Feminism was in the news today, when five hundred women attended a conference of the National Women's Rights Party. They met at the Rush Street mansion of Ganna Walska.
Walska was one of those people who were famous for being famous. Born in Poland in 1887, she was currently married to her fourth husband, Chicago industrialist Harold McCormick. Harold's money was financing her dubious career as an opera singer--a scenario that Orson Welles admitted copying in "Citizen Kane."
At the meeting, a number of NWRP speakers outlined the discrimination that women suffered in America. The laws of practically every state treated them as inferior to men.
Ohio was one example. Women in that state could not become taxi drivers or railway crossing guards. Nor could they find employment in bowling alleys, bars, or Turkish baths. They weren't even allowed to shine shoes.
If anything, the problems became worse when a woman married. Under the tradition of English common law, a husband and wife became one person. That "one person" was the husband. He then had control of his wife's earnings. He might even compel her to work or take in boarders, then keep the money for himself.
One speaker noted that women had first gathered to demand equality at the Seneca Falls Convention in 1848. Since then, progress had been very slow. "We have been fighting for seventy-five years for our rights," she said. "It will probably take us another seventy-five years to get them."

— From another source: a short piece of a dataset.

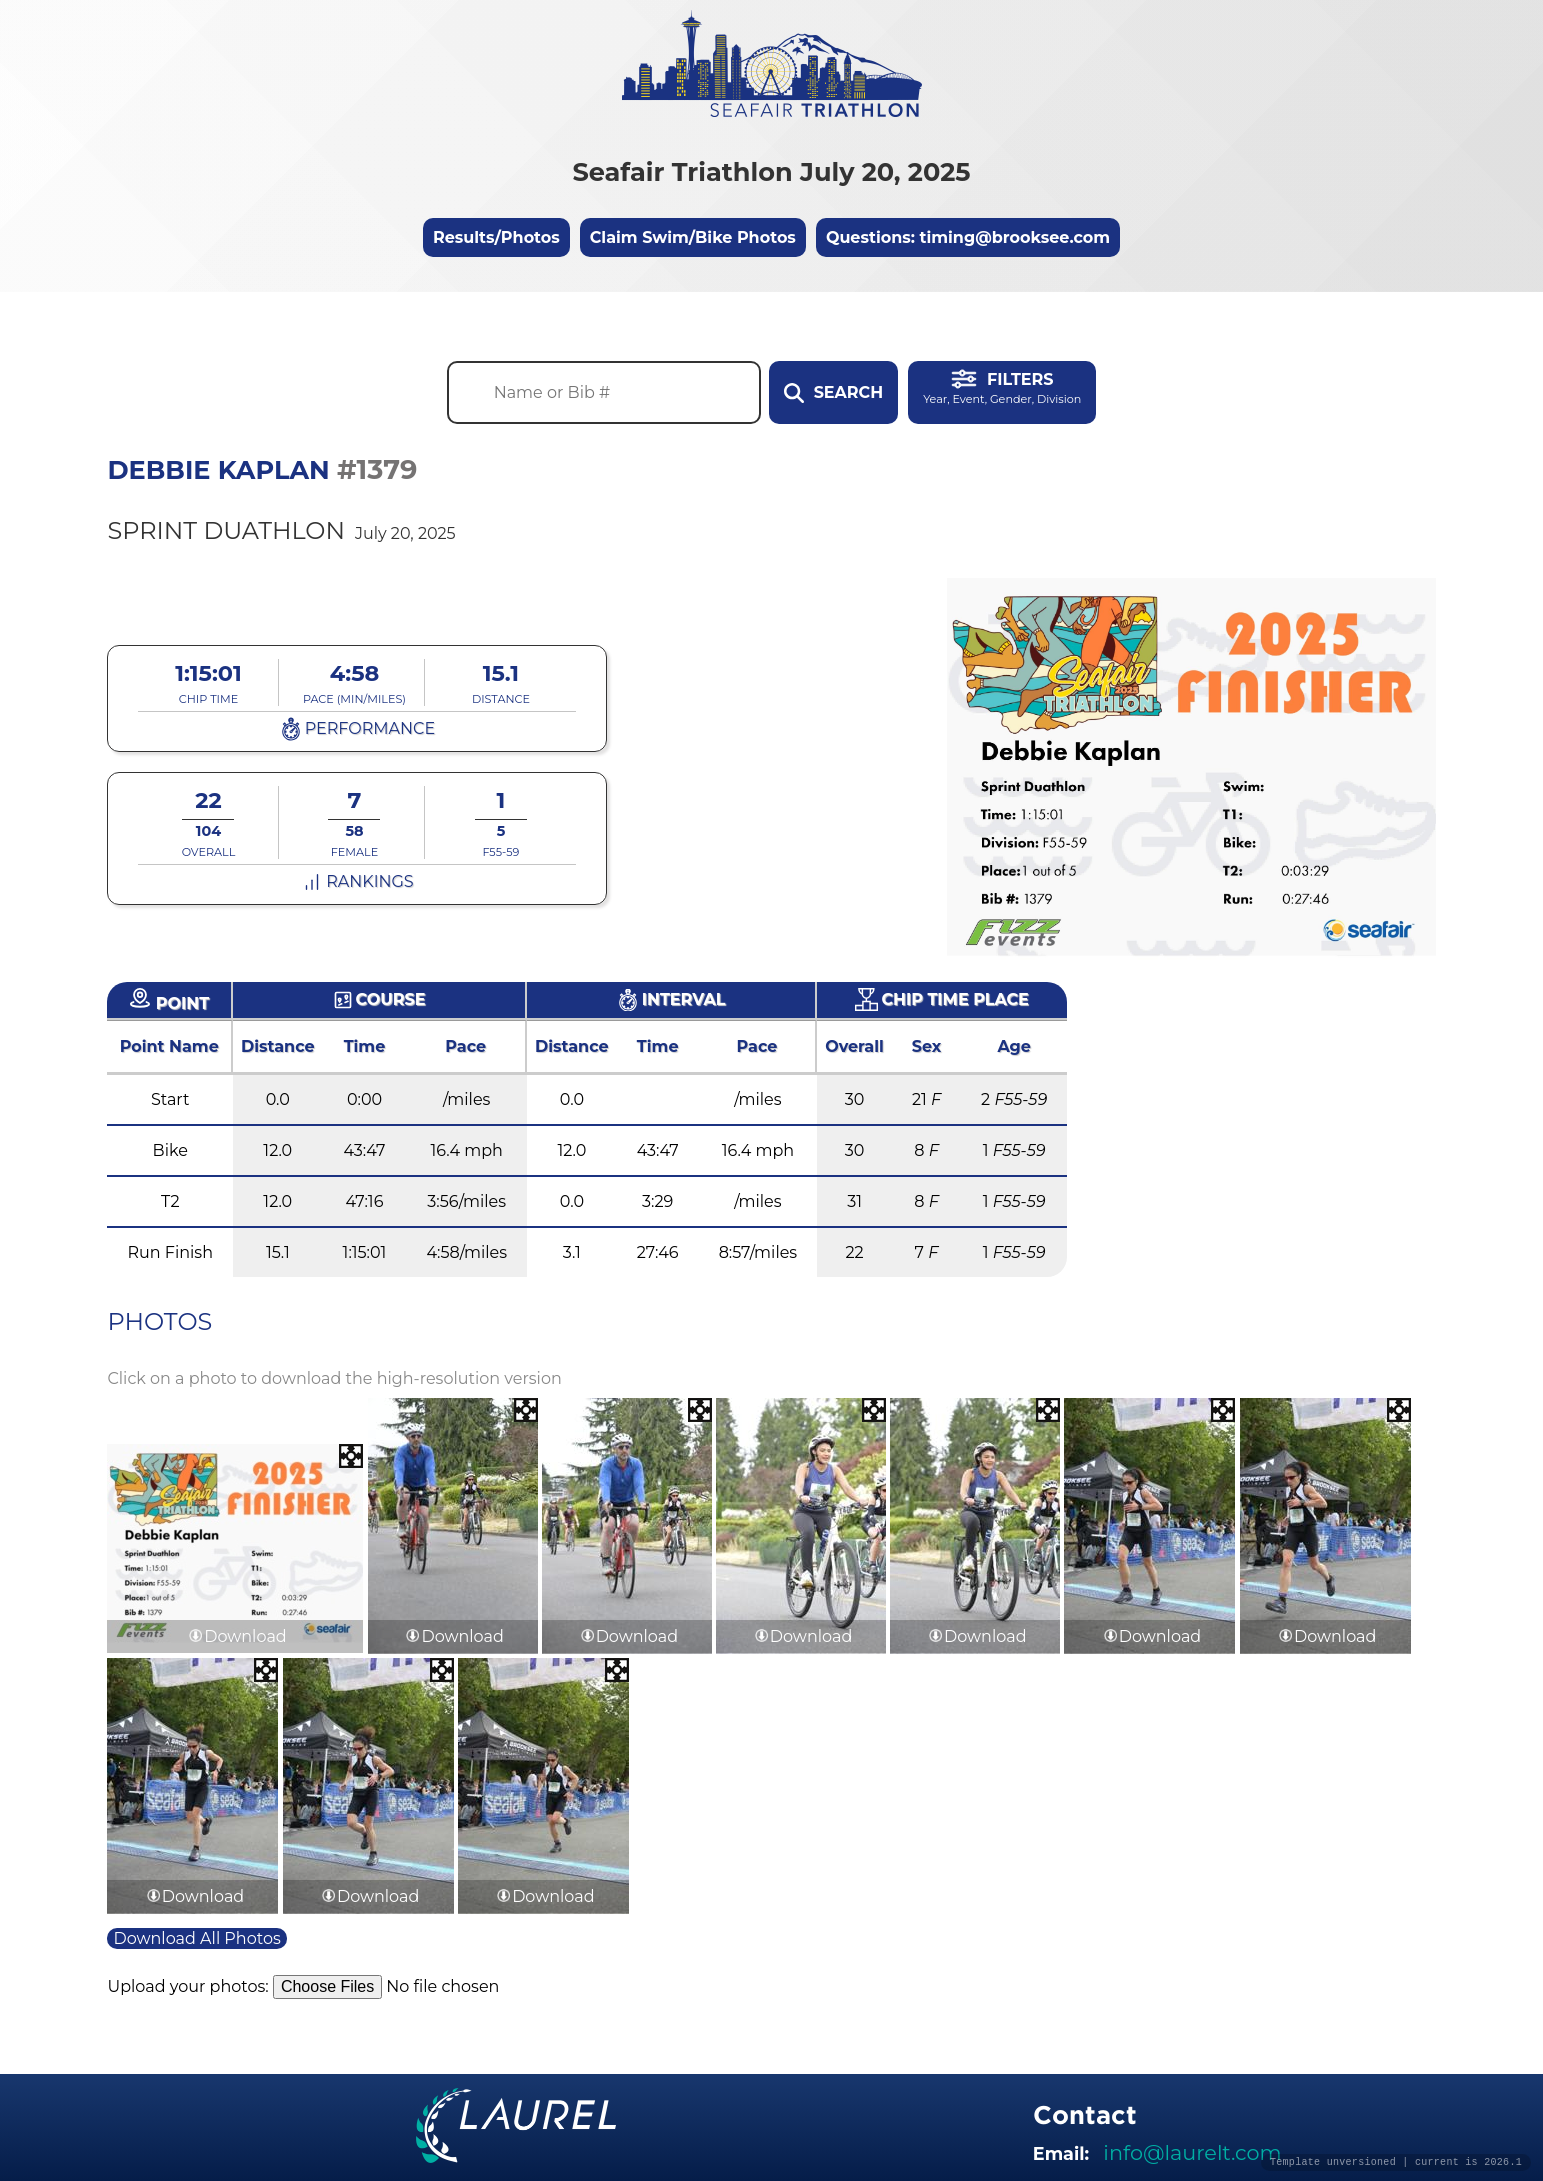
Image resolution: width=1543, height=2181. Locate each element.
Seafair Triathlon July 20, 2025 (771, 171)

Genevieve Melody, a Chicago public school teacher, felt that the nation's fundamental law had to provide the guarantee. "When we get a constitutional amendment providing for equal rights for men and women, that pronounced masculine squint will right itself," she said.
Ganna Walska did not speak at the meeting. It was her first venture into public affairs. She smiled and nodded her head during the proceedings, and shook hands with the women as they left.
Two weeks after the Rush Street meeting, an Equal Rights Amendment drafted by the NWRP was introduced in Congress. The organization continued its lobbying efforts until 1997. Since then, it has concentrated on history and education.
Ganna Walska became a vocal feminist, but was never a leader of the movement. She later divorced Harold McCormick and had two more unsuccessful marriages. She died in 1984.
UNKNOWN CHICAGO SOURCES: Chicago Tribune, December 1, 1923:8,28; Time, October 8, 1928:24.







2 Comments
lahrsawyer said:
Thank you for this article. I am doing research on Jane Addams and her involvement in early film censorship
John R. Schmidt said:
You're welcome. The daily newspapers are a fine source of information that's usually neglected. The Tribune is the most comprehensive; but don't forget the papers that have gone out of business, like the Daily News, Herald-American, and Post.